I seem to have found a situation where the update by reference of data.table does not work as expected and described in Understanding exactly when a data.table is a reference to (vs a copy of) another data.table.
If you load a data.table from a Rdata-file and do an update by reference via :=
the data.table is copied implicitly (i.e. it's memory-address is changed). That works as long as you do the update in the same environment.

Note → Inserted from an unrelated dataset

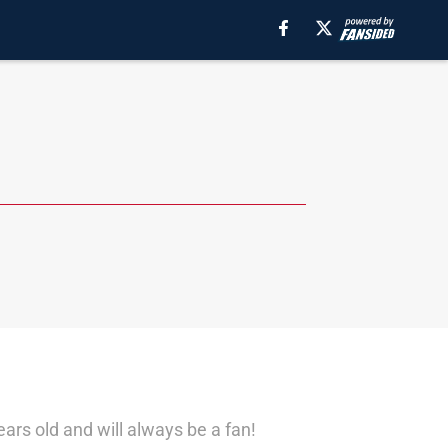
ears old and will always be a fan!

But, if you do the update inside a function (e.g. f(dt)), the data.table dt
is not changed outside the function in the calling environment, because it was copied inside the function.
Here is a little example
# function definition
f1 <- function(dt,dtj){
dt[,c("C","D"):=(dt[dt.j,nomatch=0][,list(C,D)])]
}
# create, save, delete and then load from file
dt <- data.table(A=c("A","A","B"),B=1:3,key=c("A"))
dt.j <- data.table(A=c("A","B","C"),C=5:7,D=c("a","a","b"))
save(dt,file="~/test.Rdata")
rm(dt)
load(file="~/test.Rdata")
address(dt)
f1(dt,dt.j)
address(dt)
dt
The address of dt stays the same as does the data.table.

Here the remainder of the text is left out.